Mar 3, 2022 - Economy & Business

Dollar reigns supreme after Russia's invasion

A map peeled back to reveal Ben Franklin's eyes from the dollar bill

Illustration: Sarah Grillo/Axios

Money is memory, as the economist Narayana Kocherlakota once wrote. Ultimately, the dollars in a person's wallet, or checking account, are a record of having produced something of value to someone else, an entry in a cosmic ledger.

Driving the news: But memories can be forgotten. The Russian government and countless Russian companies and individuals are learning that the hard way.

Why it matters: Within the space of just a few days, the U.S. and its allies accomplished the astonishing feat of cutting Russia out of the global financial system. In the process they may have further entrenched the centrality of the U.S. dollar to the global economy.

The big picture: The Russian government had built up $630 billion in reserves to protect its economy against capital outflows. It now looks largely useless after the U.S. and allies cut off the Russian central bank's access to West.

  • In a way, it's a startling reminder of the sheer power that nation-states have over the use of currency. In just a few days, they turned the world's 11th largest economy into the equivalent of a drug kingpin sitting on a big pile of un-laundered cash they can't spend.

Traditionally, there has been a tradeoff when the U.S. takes advantage of the dollar's primacy in the world economy to implement its foreign policy goals. The more that power is used, the more you risk losing it.

  • So when the U.S. has enforced sanctions on Iran, North Korea and other countries by threatening those who violate them with cutting off access to the dollar-based financial system, it increases the urgency of China and other nations to create international financial alternatives.

In its scale and speed, the retaliation against Russia dwarfs any previous use of the global banking system to cut a nation out and render its assets unusable. So an important question is whether it commensurately puts the whole thing at risk.

Yes, but: This is not a situation in which the U.S. is acting alone. Rather, it is represents a rare moment of global unity, in which the vast majority of nations are appalled by Russia's actions, as evidenced the U.N. General Assembly vote to condemn the invasion: 141 to 5 with 35 abstentions.

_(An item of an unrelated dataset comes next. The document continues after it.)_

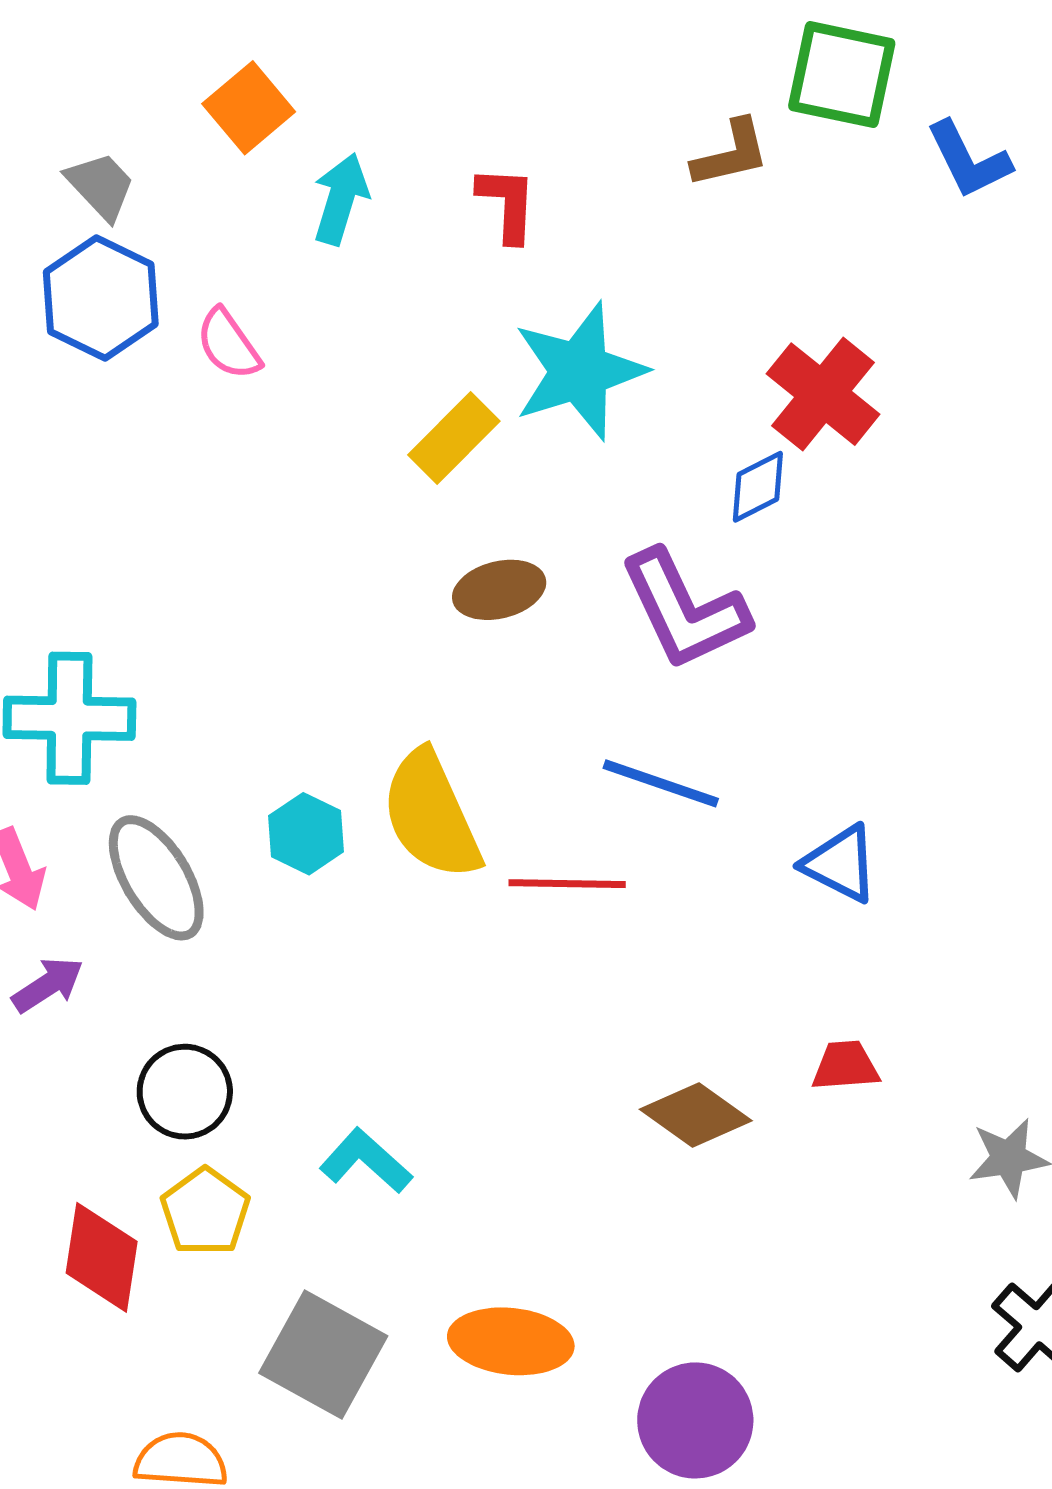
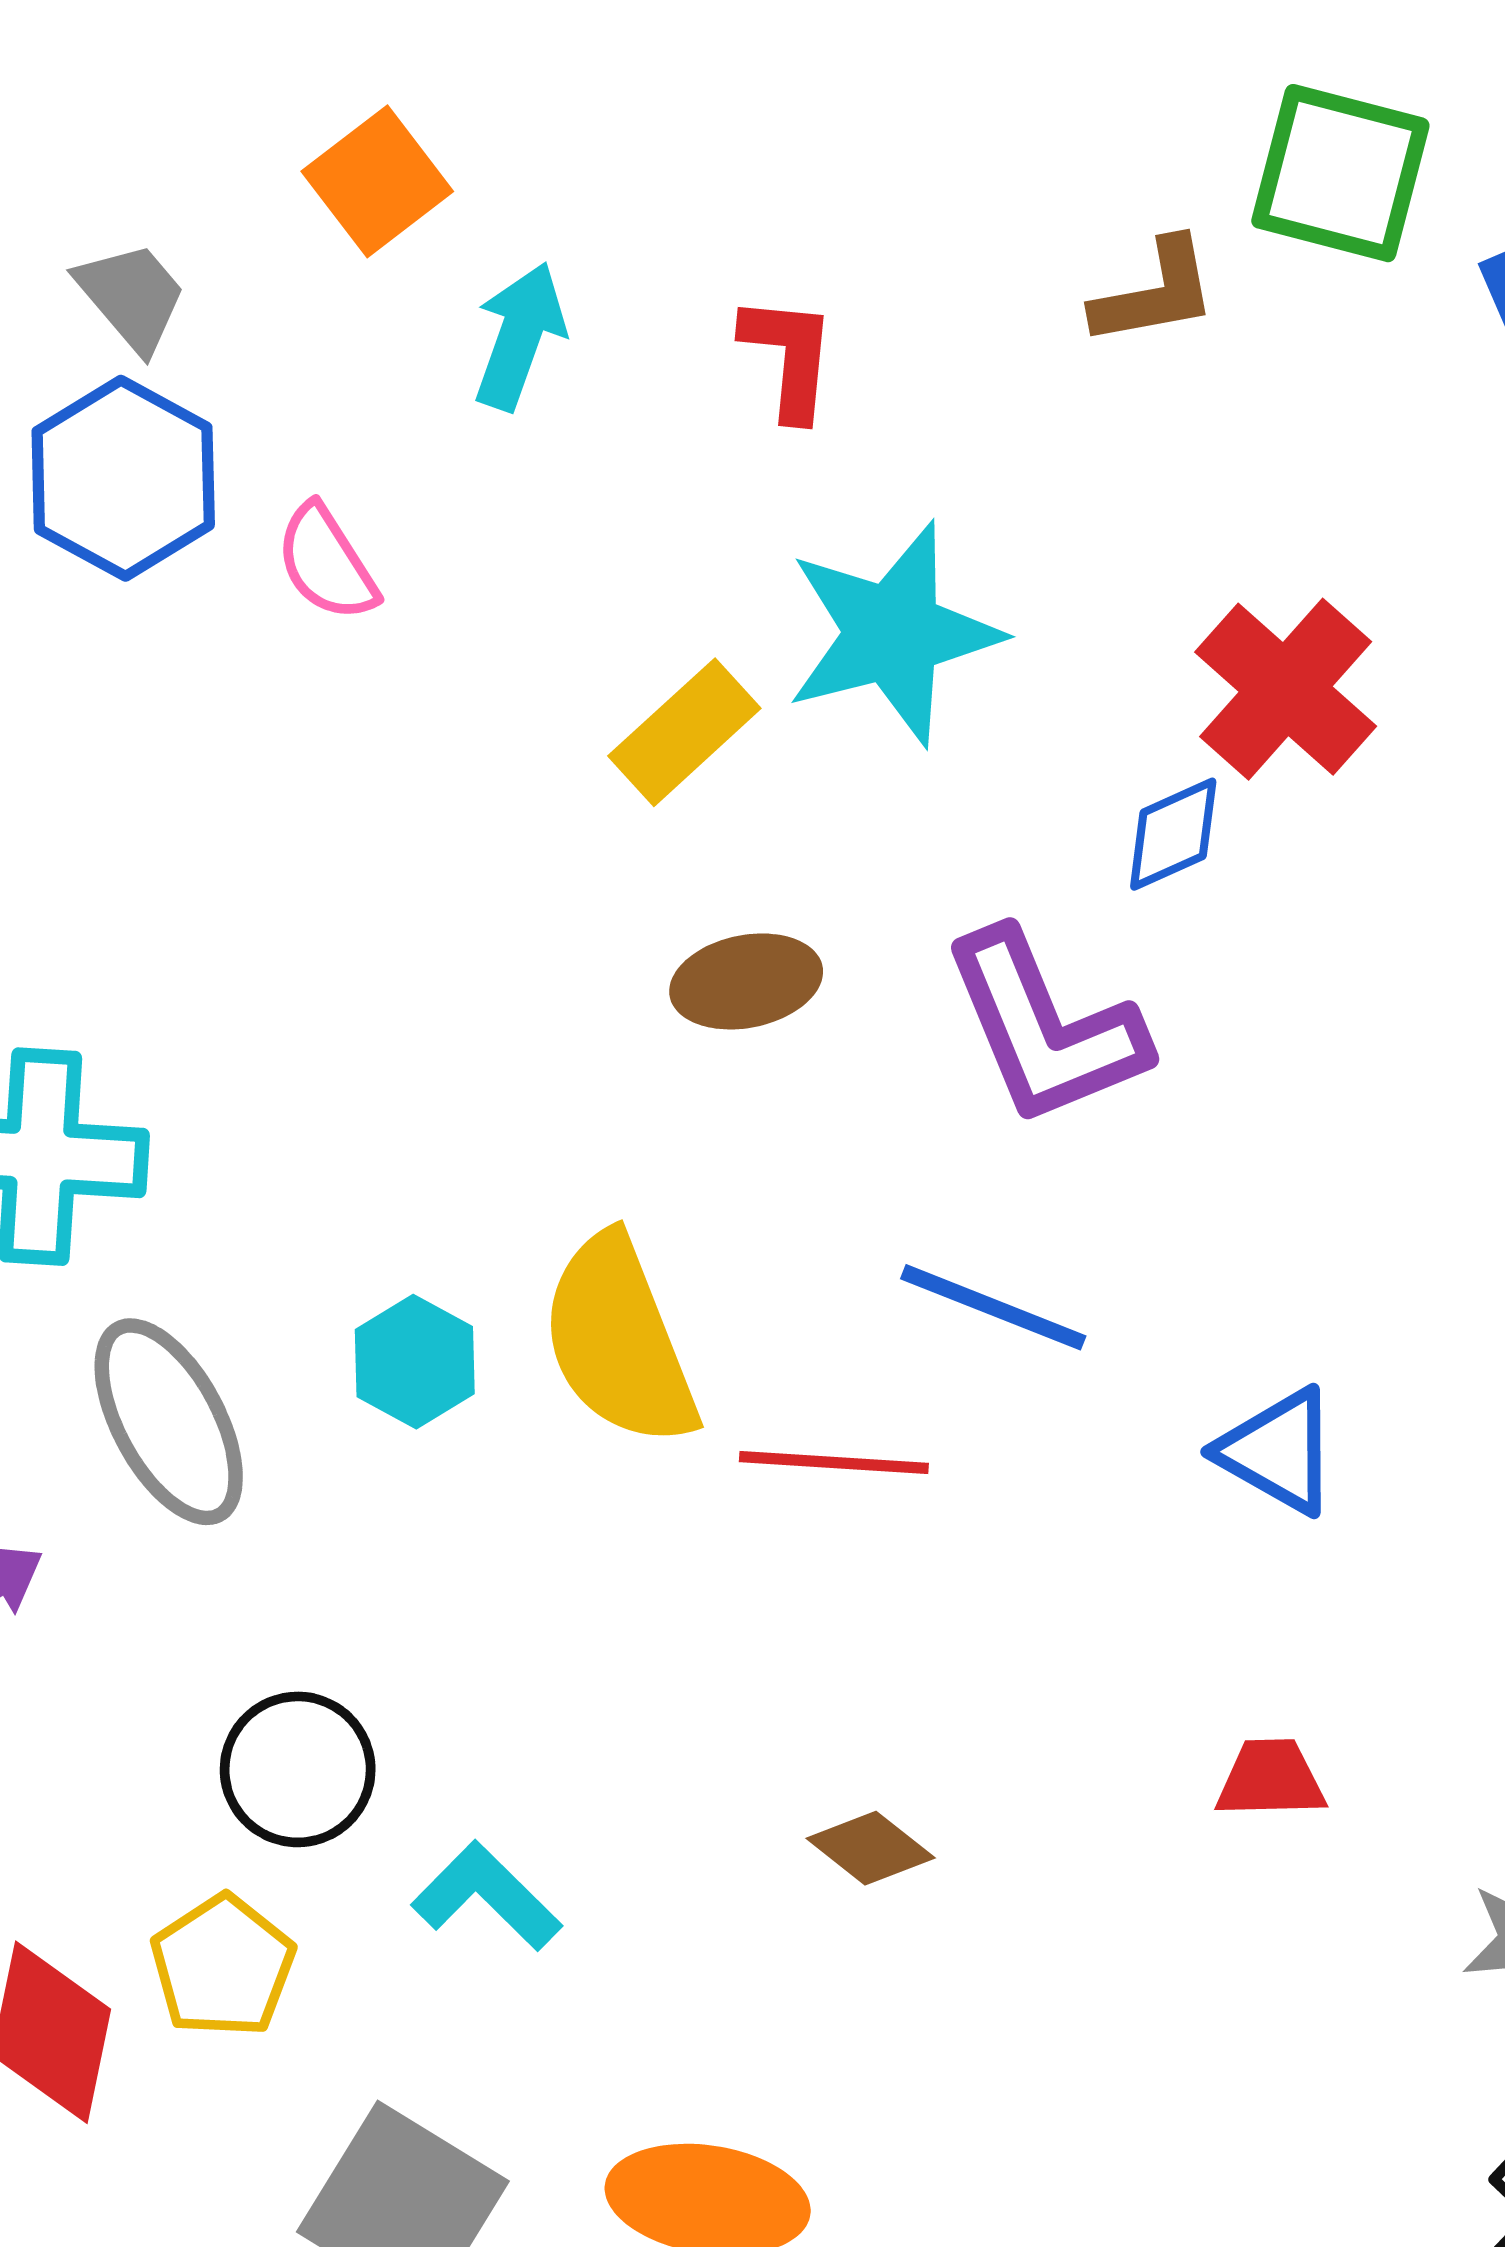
black circle: (185, 1092) -> (298, 1769), moved
brown diamond: (696, 1115) -> (871, 1848), moved, size x0.7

  • In that sense, it amounts to a moment when the value of the dollar-based global financial system is in clearer view — it creates a mechanism for the world to come together and call out a bad actor.
  • As Bloomberg's Matt Levine puts it, "If you do something so outrageous that society as a whole decides you are a pariah, then money is a way for society to express that."

The bottom line: Yes, there is always risk that using the tools of financial warfare will make them less useful in the future. But Russia's invasion is also showing the world just how costly it is to become a pariah state.